Bear Watch Weekly: Stocks to Sideline Now

The right stocks can make you rich and change your life.

The wrong stocks, though… They can do a whole lot more than just “underperform.” If only! They can eviscerate your wealth, bleeding out your hard-won profits.

They’re pure portfolio poison.

Surprisingly, not many investors want to talk about this. You certainly don’t hear about the danger in the mainstream media – until it’s too late.

That’s not to suggest they’re obscure companies – some of the “toxic stocks” I’m going to name for you are in fact regularly in the headlines for other reasons, often in glowing terms.

I’m going to run down the list and give you the chance to learn the names of three companies I think everyone should own instead.

But first, if you own any or all of these “toxic stocks,” sell them today…

 Super Micro Computer (NASDAQ: SMCI) Uncertainty Looms Despite Potential Recovery

Super Micro Computer has experienced both highs and lows in 2024. The company started the year with impressive triple-digit revenue growth driven by demand from AI customers and achieved milestones like joining the S&P 500 and Nasdaq 100. However, the stock has since dropped 70% from its peak in March, and recent developments suggest continued uncertainty.

The delayed filing of financial reports, compounded by the resignation of its auditor and a short report from Hindenburg Research, has shaken investor confidence. Although Supermicro has taken steps to regain Nasdaq compliance, including hiring a new auditor and pledging to file reports by February 25, the lack of finalized financials remains a significant red flag.

Adding to the pressure, Supermicro will be removed from the Nasdaq 100 on December 23 as part of the index’s rebalancing. This could lead to additional short-term selling pressure from funds that track the index.

While the company’s forward P/E ratio of 11 suggests potential value, it’s crucial to have clarity on its financial health before investing. Until audited reports are released and the company fully addresses these concerns, the risks outweigh the potential reward.

Supermicro may become a recovery story in 2025, but for now, it’s better suited for your watchlist than your portfolio.

Lucid Motors (NASDAQ: LCID) A Risky Bet in a Competitive EV Market

Lucid Motors continues to draw comparisons to Tesla, but the gap between the two companies remains vast. While Lucid has made strides in producing and delivering vehicles—reporting a 90% year-over-year improvement in Q3 deliveries—it still lags far behind Tesla’s scale. To put it in perspective, Tesla delivered 462,890 vehicles in the same period, compared to Lucid’s 2,781.

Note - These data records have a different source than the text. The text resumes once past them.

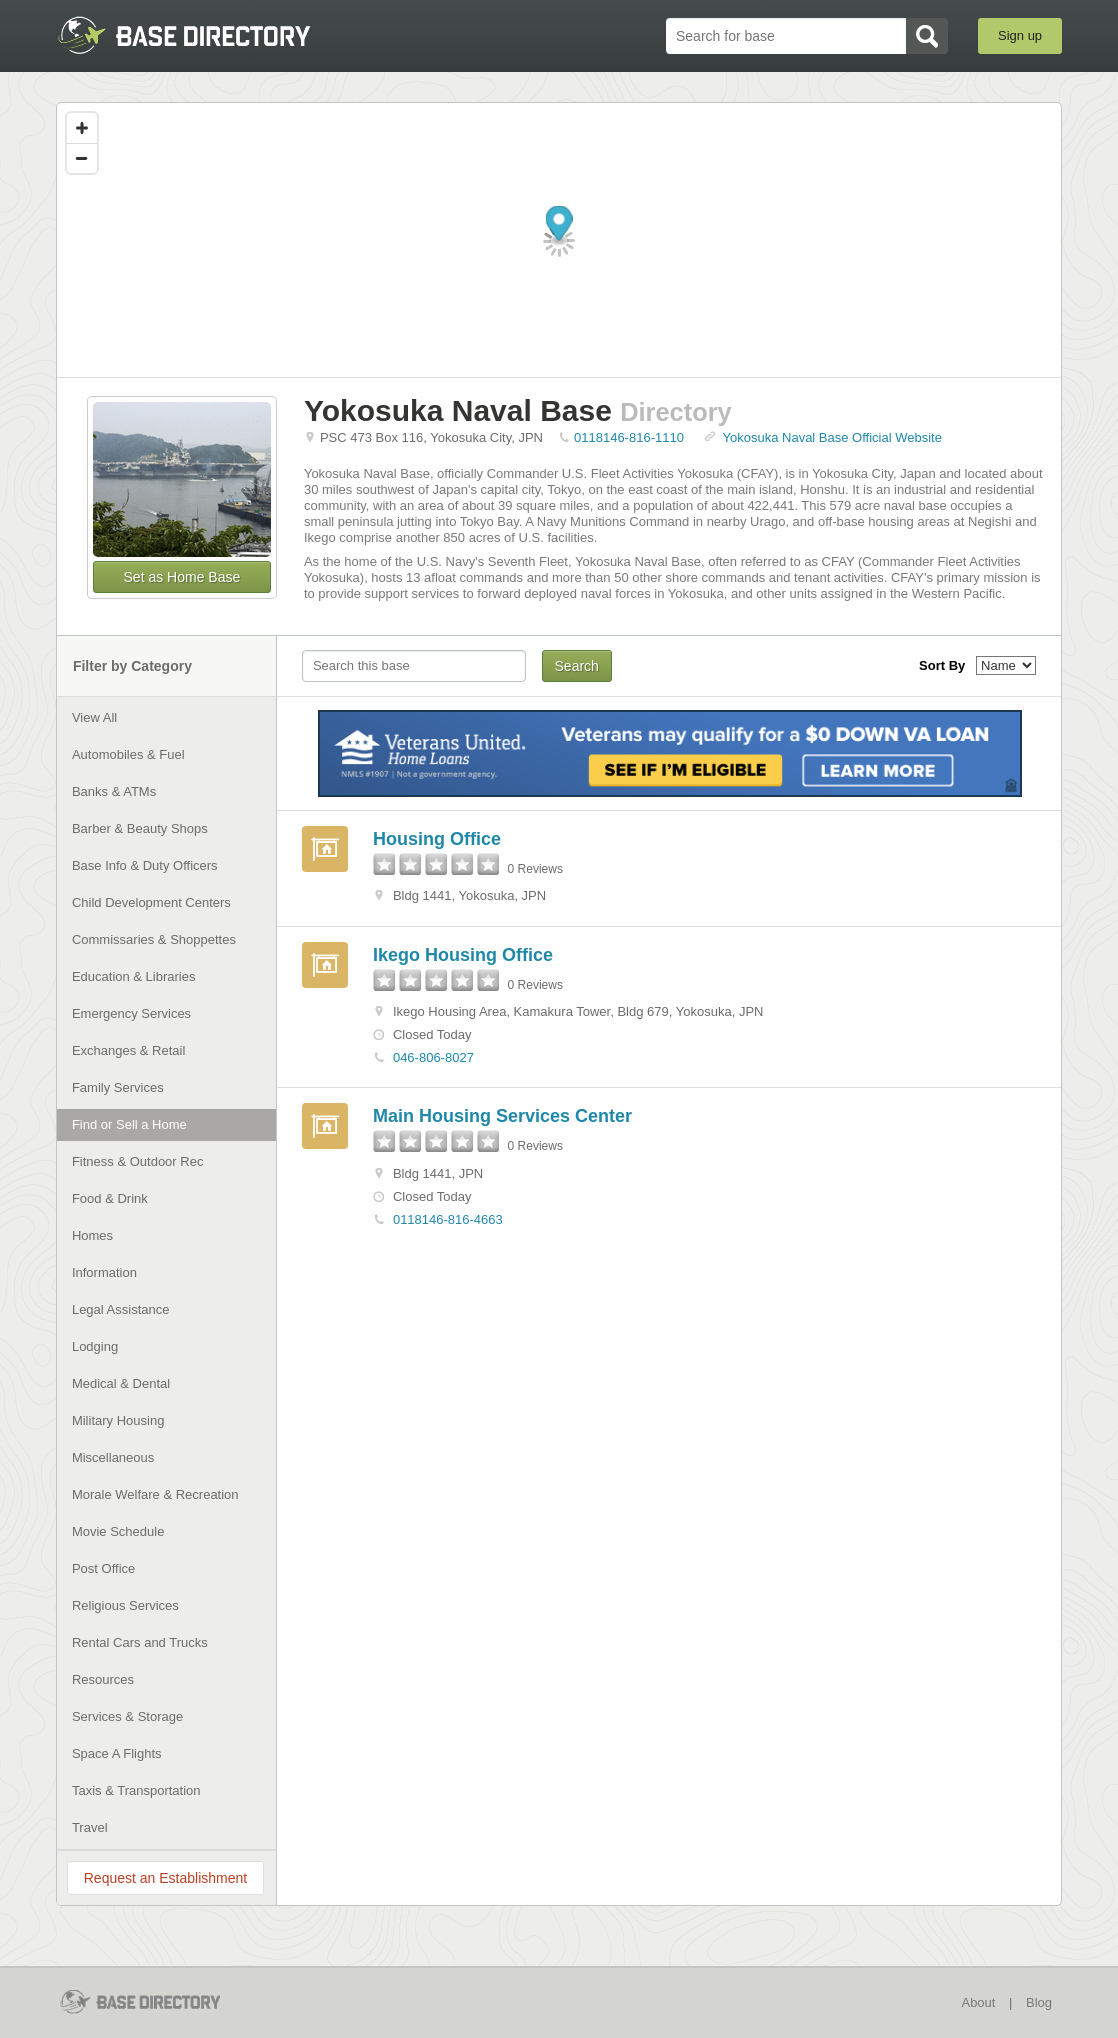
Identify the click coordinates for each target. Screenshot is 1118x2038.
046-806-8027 (433, 1057)
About (978, 2002)
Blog (1039, 2002)
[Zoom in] (82, 128)
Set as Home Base (182, 577)
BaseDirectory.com (202, 35)
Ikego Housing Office (463, 955)
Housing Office (437, 839)
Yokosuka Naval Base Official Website (832, 437)
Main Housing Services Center (502, 1116)
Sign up (1020, 35)
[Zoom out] (82, 158)
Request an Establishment (165, 1878)
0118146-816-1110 (629, 437)
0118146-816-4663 (448, 1219)
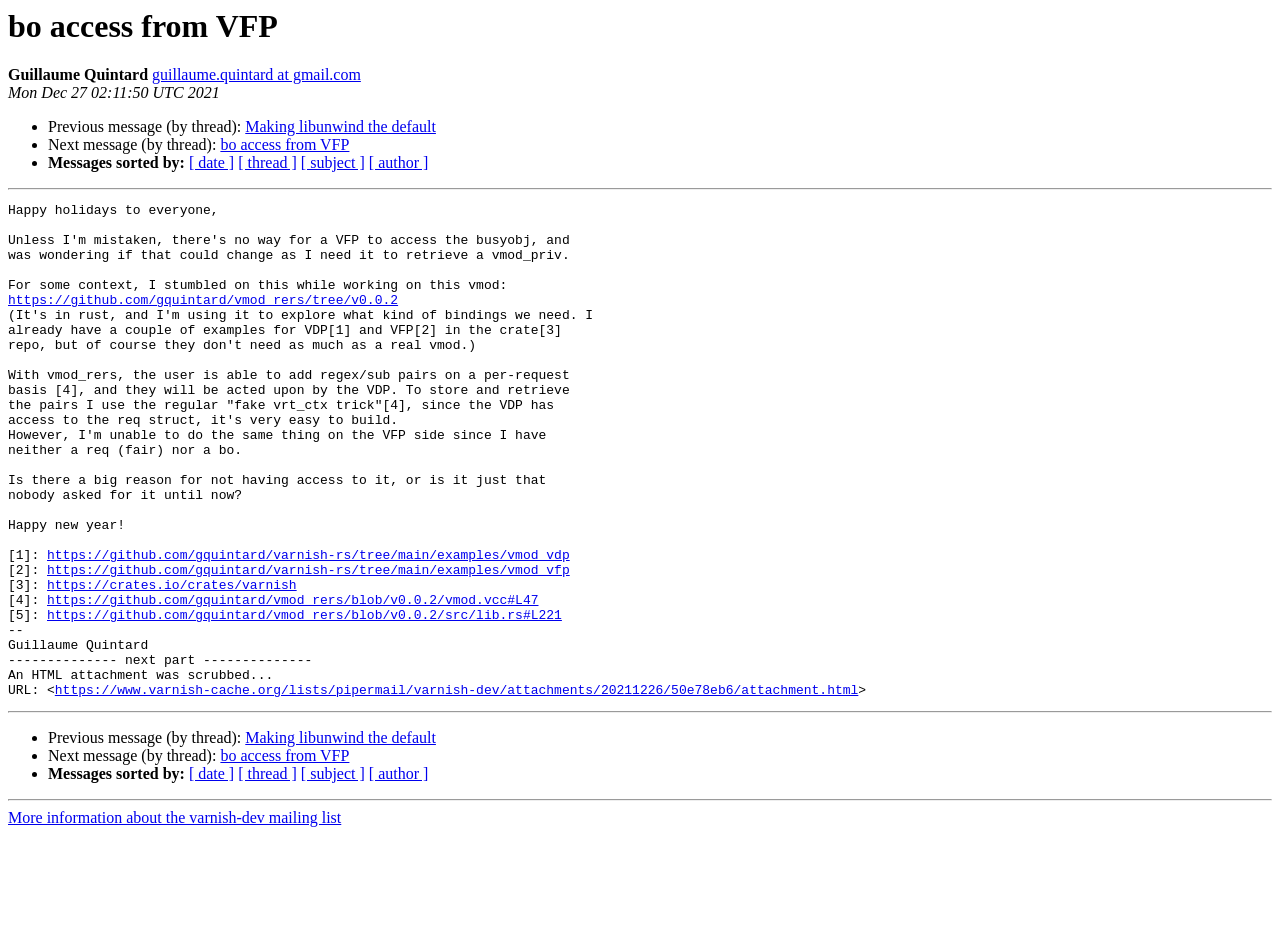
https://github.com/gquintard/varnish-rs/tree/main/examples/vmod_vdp (308, 626)
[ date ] (211, 162)
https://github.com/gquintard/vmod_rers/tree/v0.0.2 (203, 320)
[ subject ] (333, 162)
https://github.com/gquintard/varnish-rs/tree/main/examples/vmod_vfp (308, 644)
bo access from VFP (284, 144)
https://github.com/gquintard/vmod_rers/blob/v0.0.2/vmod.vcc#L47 (292, 680)
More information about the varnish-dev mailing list (174, 916)
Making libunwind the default (340, 126)
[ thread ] (267, 162)
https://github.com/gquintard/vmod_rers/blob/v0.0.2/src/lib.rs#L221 (304, 698)
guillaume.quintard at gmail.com (256, 74)
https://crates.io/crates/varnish (172, 662)
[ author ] (399, 162)
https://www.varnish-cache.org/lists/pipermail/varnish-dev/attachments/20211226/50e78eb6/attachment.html (456, 788)
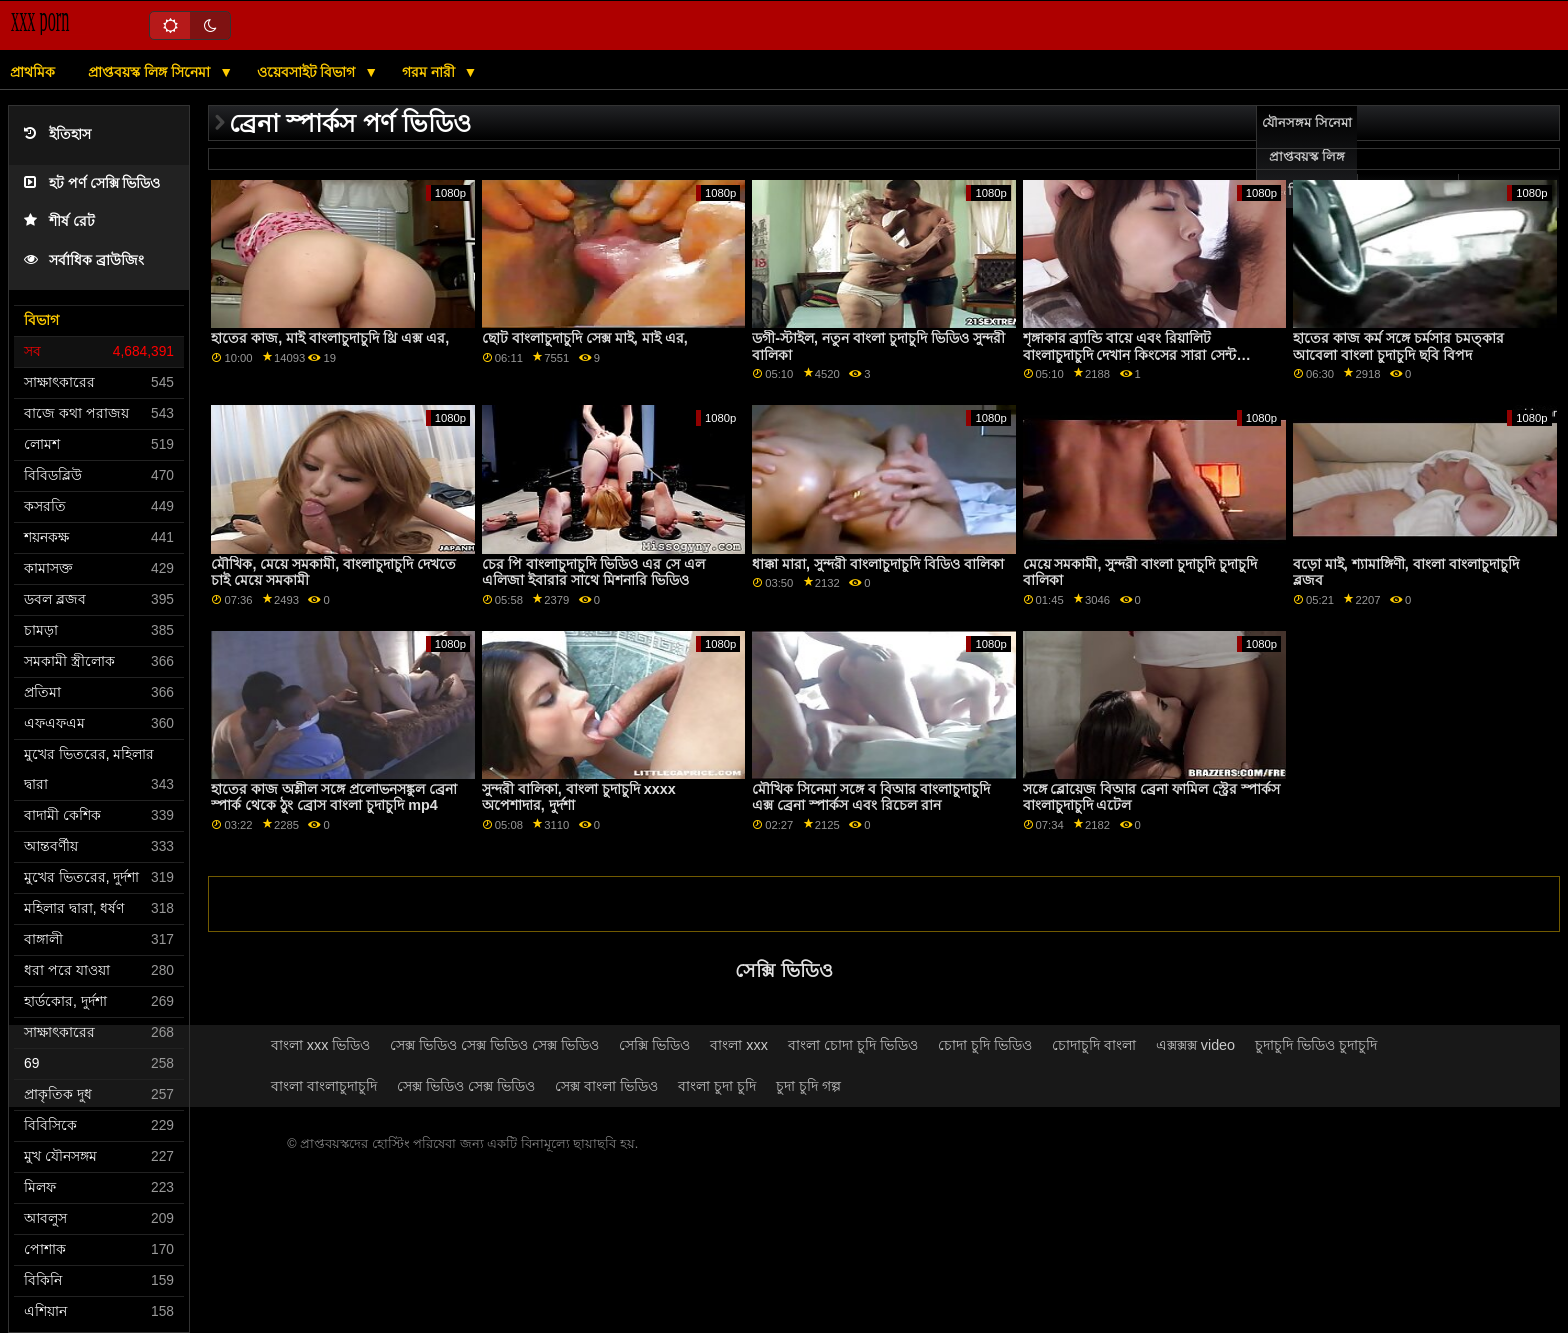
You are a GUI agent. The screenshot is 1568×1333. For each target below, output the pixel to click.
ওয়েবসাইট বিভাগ (308, 72)
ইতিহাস (57, 134)
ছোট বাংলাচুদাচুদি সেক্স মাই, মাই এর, (585, 338)
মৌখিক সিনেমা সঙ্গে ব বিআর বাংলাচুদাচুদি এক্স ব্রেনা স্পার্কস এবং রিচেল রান (871, 797)
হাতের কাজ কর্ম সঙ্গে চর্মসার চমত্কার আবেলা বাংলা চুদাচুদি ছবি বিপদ (1398, 346)
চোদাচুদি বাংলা (1094, 1045)
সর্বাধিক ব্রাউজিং (84, 260)
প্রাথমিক (32, 72)
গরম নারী (430, 72)
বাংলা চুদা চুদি (717, 1086)
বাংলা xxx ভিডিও (321, 1045)
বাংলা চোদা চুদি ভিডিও (853, 1045)
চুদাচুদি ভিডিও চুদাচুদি (1316, 1045)
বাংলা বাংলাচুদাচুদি (324, 1086)
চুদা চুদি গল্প (808, 1086)
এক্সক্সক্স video (1195, 1045)
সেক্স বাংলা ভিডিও (606, 1086)
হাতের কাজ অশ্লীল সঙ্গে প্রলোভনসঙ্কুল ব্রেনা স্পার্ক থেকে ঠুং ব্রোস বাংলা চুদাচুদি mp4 (334, 797)
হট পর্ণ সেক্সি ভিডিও (92, 183)
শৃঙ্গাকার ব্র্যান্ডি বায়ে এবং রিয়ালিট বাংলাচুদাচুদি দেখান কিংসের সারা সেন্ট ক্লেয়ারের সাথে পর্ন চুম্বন (1130, 354)
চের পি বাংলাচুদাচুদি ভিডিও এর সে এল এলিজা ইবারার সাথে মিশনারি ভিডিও (593, 572)
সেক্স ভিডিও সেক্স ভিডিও (466, 1086)
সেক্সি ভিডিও (654, 1045)
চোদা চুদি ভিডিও (985, 1045)
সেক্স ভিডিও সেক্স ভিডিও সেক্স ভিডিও (494, 1045)
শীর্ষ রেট (59, 221)
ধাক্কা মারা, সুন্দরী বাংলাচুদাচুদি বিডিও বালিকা (878, 564)
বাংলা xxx (739, 1045)
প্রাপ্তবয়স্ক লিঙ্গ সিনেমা (151, 72)
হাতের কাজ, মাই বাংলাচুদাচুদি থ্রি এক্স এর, (330, 338)
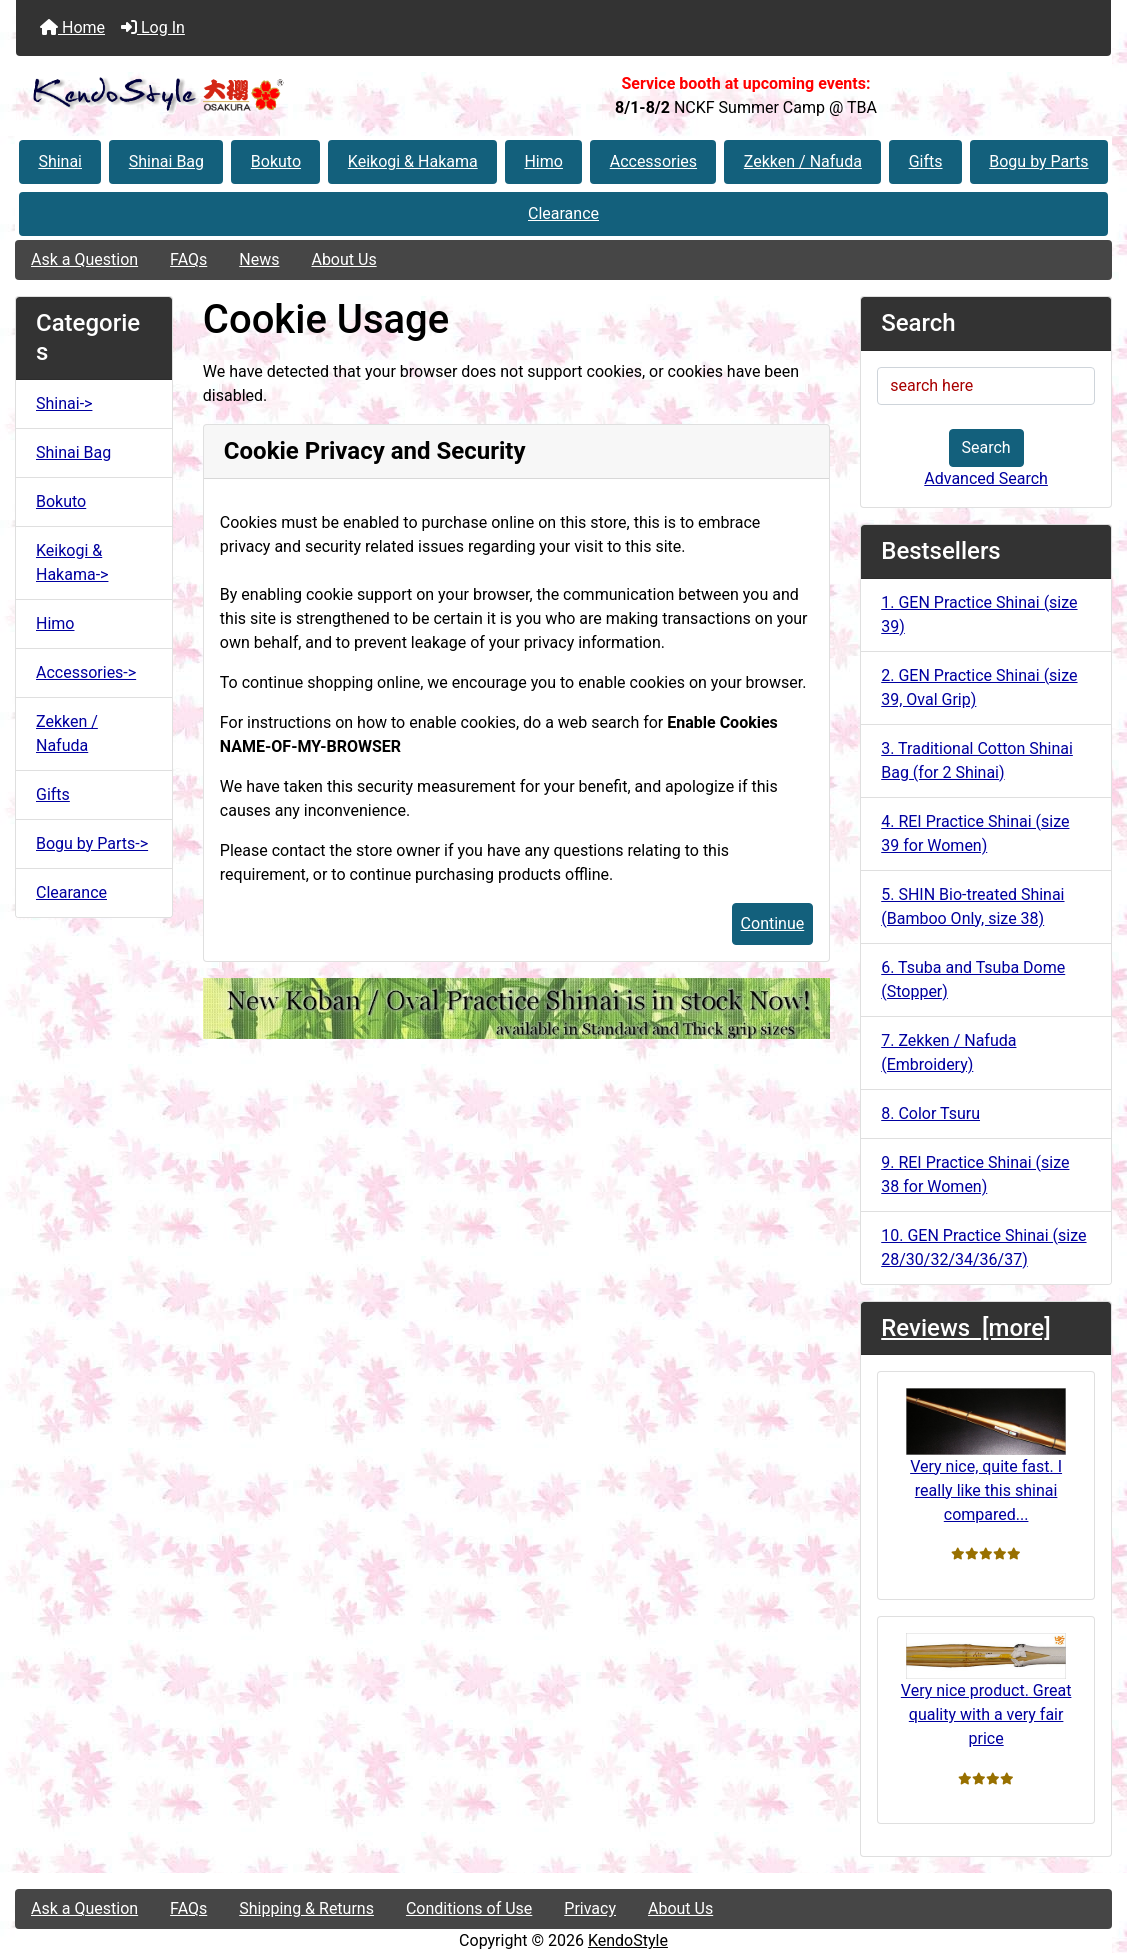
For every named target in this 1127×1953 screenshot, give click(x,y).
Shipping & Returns (306, 1908)
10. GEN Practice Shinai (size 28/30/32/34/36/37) (983, 1247)
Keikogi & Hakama (413, 161)
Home (72, 27)
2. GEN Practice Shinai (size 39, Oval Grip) (979, 687)
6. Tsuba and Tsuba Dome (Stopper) (973, 979)
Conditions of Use (469, 1908)
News (259, 259)
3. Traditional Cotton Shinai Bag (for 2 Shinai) (977, 760)
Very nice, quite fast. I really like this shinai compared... (986, 1455)
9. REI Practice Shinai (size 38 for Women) (975, 1174)
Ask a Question (84, 259)
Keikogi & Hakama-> (72, 562)
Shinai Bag (166, 161)
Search (986, 447)
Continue (773, 923)
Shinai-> (64, 403)
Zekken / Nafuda (803, 161)
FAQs (188, 259)
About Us (343, 259)
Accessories (653, 161)
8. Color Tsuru (930, 1113)
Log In (153, 27)
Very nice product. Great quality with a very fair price (986, 1691)
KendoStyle (628, 1940)
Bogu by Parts (1038, 161)
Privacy (590, 1908)
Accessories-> (86, 672)
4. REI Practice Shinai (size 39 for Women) (975, 833)
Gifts (926, 161)
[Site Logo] (198, 95)
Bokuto (276, 161)
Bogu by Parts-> (92, 843)
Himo (543, 161)
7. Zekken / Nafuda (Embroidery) (948, 1052)
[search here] (986, 386)
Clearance (563, 213)
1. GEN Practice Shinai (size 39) (979, 614)
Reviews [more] (965, 1328)
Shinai (60, 161)
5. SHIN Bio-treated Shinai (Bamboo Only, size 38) (972, 906)
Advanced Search (986, 478)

This stark disparity underscores Lucid’s uphill battle to compete in an increasingly crowded EV market. While Tesla faced little competition during its early days, Lucid must contend with both established automakers and new entrants vying for market share. Building its business requires massive capital investments, and Lucid is still deep in the red. The company reported a Q3 2024 loss of $0.41 per share, widening from a $0.28 loss a year ago.

Management has emphasized its liquidity of $5.16 billion, but this cash reserve is not infinite. The company faces significant pressure to scale production and move toward profitability before those funds run dry. With stiff competition and a challenging road ahead, Lucid remains a speculative bet rather than a stable investment.

Unless you’re prepared to take on high levels of risk in the hopes of a long-term turnaround, Lucid Motors is a stock to avoid for now. Watch the story unfold from the sidelines rather than betting on a recovery that’s far from guaranteed.

Wolfspeed (NYSE: WOLF) High Risk with Too Many Uncertainties

Wolfspeed has had a rough year, with its stock plummeting more than 80% in 2024. While the company’s focus on silicon carbide technology aligns with growing demand in electric vehicles and renewable energy, the road to profitability looks long and uncertain.

The challenges are significant. Wolfspeed is hemorrhaging cash, with a net loss of $282.2 million in its most recent quarter and total liabilities of $7.2 billion—nearly matching its total assets. The company’s costly transition to 200mm silicon carbide wafer production has further strained its balance sheet, while EV demand is softening, leading to declining revenue.

Management upheaval, including the departure of its CEO in November, adds another layer of risk, along with the possibility of losing $750 million in CHIPS Act funding if certain milestones are not met. Cost-cutting measures, like a 20% workforce reduction and halting factory construction, are in place but won’t bear fruit until at least 2026.

While Wolfspeed is a leader in silicon carbide technology, its precarious financial position and industry headwinds make the stock a highly speculative bet. Until the company shows tangible progress in stabilizing its business and achieving profitability, it’s best to avoid this high-risk stock.